明智秀満 (52)

 

 

 

「信長公記」

 

 『淡路島 申し付けらるるの事

 十一月十七日、羽柴筑前、池田勝九郎両人、淡路島へ人数打ち越し、岩屋 へ取り懸け、攻め寄せしのところ、懇望の筋目侯て、池田勝九郎手へ岩屋を相渡し、別条無く申し付く。

 十一月廿日、姫路に至りて、羽柴筑前守帰陣。池田勝九郎、これも同時に人数打ち納むるなり。淡路島物主、未だ仰せ付けられず侯なり。』

 

 秀吉は因幡の鳥取城兵糧攻めで落とすと、直ちに伯耆に出兵した。羽衣石城の南条元続吉川元信の鳥取城救援を妨害していたのだ。元信は全面対決も辞さぬ態勢を示したので、秀吉は兵糧を城内に搬入すると早期に撤退をした。

 さらに秀吉は池田元助とともに淡路に向かった。安宅清康由良城で破り、毛利方の岩屋城を落城させ淡路島を制圧することに成功する。秀吉は岩屋城に生駒親正をいれて、淡路島全域は仙石秀久に担当させた。

 

 光秀が安土城に登城すると、すぐに信長に呼ばれた。二人は陽当たりが良い、離れの個室で密談を始めた。

 「淡路が当家に落ちた。そこで土佐の件であるが、そろそろ結論を出さねばならないと思う。」と信長は言う。

 信長はかつて長曾我部元親四国切取り次第の朱印を与えている。土佐国は当時、10万石程度と思われ、とても四国を制圧できる兵力はないと判断されていた。ところが元親は剽悍な土佐兵を駆使して阿波、讃岐の大半を制圧し、南伊予も押さえた。北伊予の河野氏だけは毛利氏の支援を受けて抵抗を続けたのである。

 

 天正8年(1580年)信長は元親に対して土佐国と阿波南半国の領有を認め、織田家に臣従することを求めた。これに対して元親は、四国は自力で切取ったこと信長から朱印を受けていることを理由として拒否した。

 このような事情で織田家長曾我部家は対立するようになっていた。元親は明智家重臣・斎藤利三取次役にしていたこともあり、光秀もこの件には大いに関わっていた。

 

 「十兵衛、お前は三七(信孝)をどう思う。」と信長は唐突に言う。

 「オレは三介(信雄)七兵衛(信澄)岐阜(信忠)の支えとしたいと思うたが、近頃、もう少し三七を引き上げたいと思うようになった。」と言った。

 信忠信雄は信長の側室・生駒吉乃の生んだ男子である。吉乃は信長が最も愛した女性で、吉乃が亡くなった時、信長は人目も憚らず泣いたという。このため、織田家中信忠信雄は「正室」の子として扱われていた。
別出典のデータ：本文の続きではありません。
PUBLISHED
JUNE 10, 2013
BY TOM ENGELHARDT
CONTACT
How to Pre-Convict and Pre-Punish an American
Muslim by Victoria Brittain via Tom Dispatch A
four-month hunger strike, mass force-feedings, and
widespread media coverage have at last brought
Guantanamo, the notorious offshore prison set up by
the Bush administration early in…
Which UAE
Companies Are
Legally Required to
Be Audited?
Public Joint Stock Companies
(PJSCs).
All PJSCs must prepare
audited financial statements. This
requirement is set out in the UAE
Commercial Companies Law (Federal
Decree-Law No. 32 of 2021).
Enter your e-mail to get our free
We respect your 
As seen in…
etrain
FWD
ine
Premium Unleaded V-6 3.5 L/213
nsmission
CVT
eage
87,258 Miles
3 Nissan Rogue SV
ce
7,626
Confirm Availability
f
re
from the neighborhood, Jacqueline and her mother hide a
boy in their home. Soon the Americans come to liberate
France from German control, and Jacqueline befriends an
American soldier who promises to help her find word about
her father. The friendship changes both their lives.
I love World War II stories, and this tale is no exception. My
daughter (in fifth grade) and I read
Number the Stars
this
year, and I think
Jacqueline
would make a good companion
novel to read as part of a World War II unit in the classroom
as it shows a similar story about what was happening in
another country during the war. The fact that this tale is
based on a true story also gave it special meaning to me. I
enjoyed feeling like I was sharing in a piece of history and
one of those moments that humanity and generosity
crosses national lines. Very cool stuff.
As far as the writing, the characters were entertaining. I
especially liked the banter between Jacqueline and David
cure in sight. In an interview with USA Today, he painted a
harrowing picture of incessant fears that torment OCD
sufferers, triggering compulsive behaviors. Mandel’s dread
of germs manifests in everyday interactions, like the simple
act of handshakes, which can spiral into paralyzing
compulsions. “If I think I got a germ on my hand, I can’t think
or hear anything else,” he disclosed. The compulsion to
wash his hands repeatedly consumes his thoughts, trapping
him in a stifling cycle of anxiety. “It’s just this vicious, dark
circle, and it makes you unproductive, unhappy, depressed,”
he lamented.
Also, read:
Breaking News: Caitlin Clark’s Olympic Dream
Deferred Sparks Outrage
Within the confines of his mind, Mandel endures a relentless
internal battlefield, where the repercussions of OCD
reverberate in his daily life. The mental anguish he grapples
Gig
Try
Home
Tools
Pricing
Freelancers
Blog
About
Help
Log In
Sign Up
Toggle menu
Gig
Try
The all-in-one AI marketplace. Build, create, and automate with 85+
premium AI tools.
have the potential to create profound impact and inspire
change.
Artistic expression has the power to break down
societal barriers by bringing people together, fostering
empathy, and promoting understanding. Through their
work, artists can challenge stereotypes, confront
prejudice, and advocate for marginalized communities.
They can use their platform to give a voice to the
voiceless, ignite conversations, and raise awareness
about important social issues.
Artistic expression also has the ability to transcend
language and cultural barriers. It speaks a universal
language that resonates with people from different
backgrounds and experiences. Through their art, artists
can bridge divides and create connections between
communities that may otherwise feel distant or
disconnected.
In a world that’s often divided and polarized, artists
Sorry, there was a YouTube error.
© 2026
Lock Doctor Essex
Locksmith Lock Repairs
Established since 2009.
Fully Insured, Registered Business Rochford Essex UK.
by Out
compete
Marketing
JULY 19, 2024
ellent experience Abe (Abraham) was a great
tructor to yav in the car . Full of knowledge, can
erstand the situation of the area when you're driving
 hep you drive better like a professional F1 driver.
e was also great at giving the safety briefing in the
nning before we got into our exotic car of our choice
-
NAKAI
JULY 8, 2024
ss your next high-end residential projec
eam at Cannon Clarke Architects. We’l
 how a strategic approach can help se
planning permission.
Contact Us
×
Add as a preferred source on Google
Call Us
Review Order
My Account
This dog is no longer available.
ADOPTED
 信長はその他の側室の子には、ほとんど興味がなかったが、唯一の例外が信孝であった。信孝の容貌はあまり信長に似ていなかったが、賢く勇敢で、人との付き合い方も心得ていた。

 

 「オレは三七を四国の管領に任じて、何かと困難が多い四国をあやつに治めさせようと思う。」と信長は言った。

 光秀もまた信孝を高く評価していたので、「それは良いお考えかと存じます。」と告げた。

 「まずは長曾我部土佐一国2郡程度で納得するよう説得せい。それがだめなら三七を総大将として遠征軍を出すと脅せ。まだまだ先が長い。オレは四国ごときで兵を失いたくはないのだ。」と信長は言った。

 「分かりました。硬軟の策を取り混ぜて土佐を屈服させてみせましょう。」と光秀は応じた。